Start of Block

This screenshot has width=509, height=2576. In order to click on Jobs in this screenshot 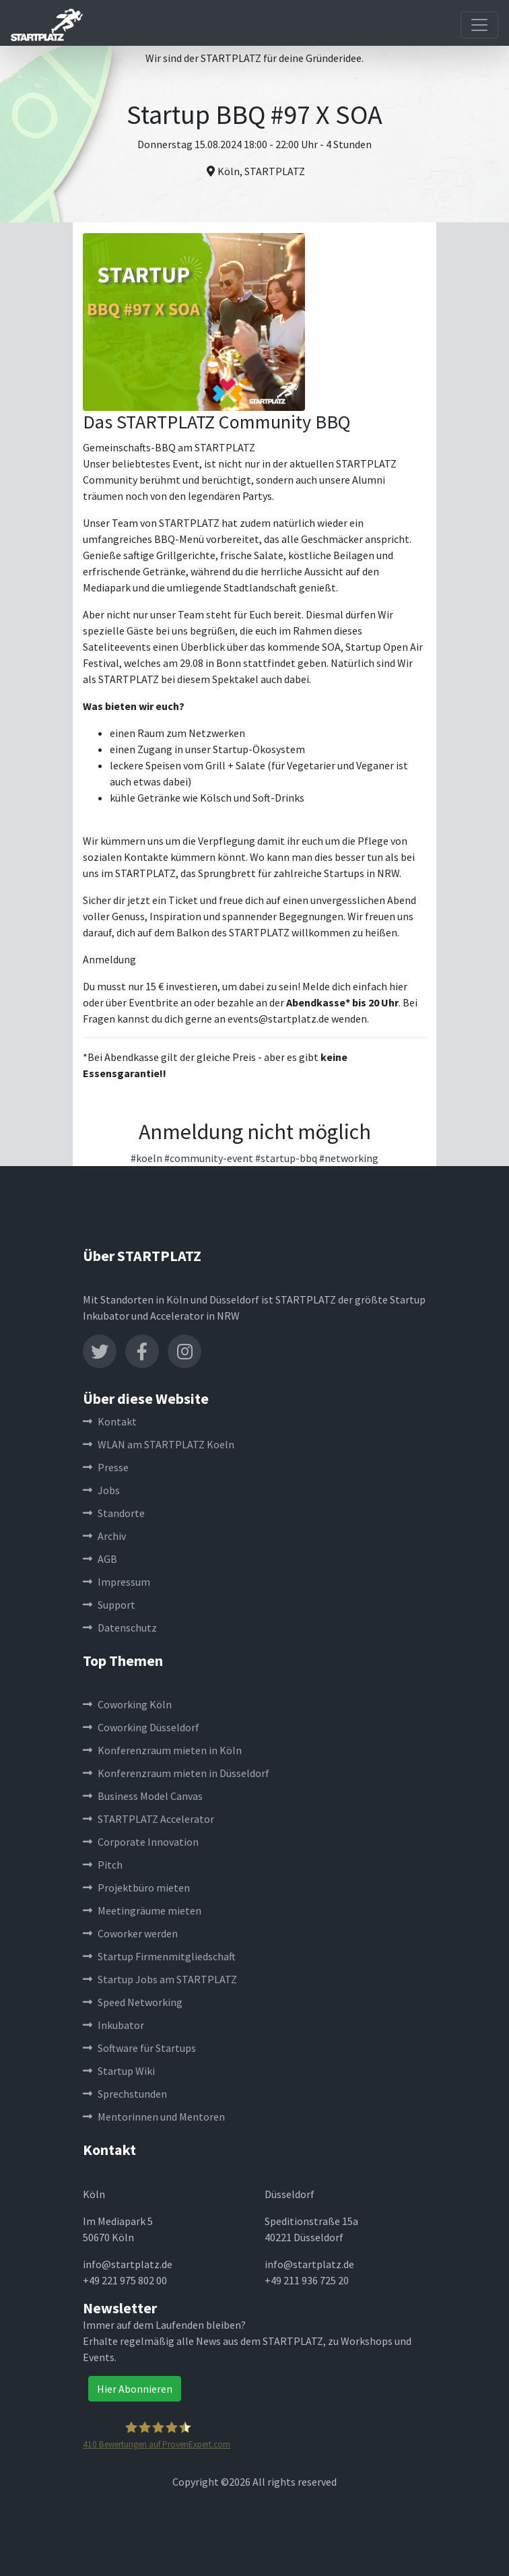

End of Block
Start of Block

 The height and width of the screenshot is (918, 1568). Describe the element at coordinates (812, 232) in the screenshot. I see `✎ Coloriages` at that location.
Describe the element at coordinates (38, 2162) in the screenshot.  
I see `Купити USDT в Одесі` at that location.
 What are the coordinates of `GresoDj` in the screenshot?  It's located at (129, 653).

End of Block

* [Problem requirements] Looking at the data above, write out exactly the lines that start at the one containing "Describe the element at coordinates (38, 2162)" and end at the one containing "What are the"; include both and nothing beyond.

* [Result below]
Describe the element at coordinates (38, 2162) in the screenshot.  
I see `Купити USDT в Одесі` at that location.
 What are the coordinates of `GresoDj` in the screenshot?  It's located at (129, 653).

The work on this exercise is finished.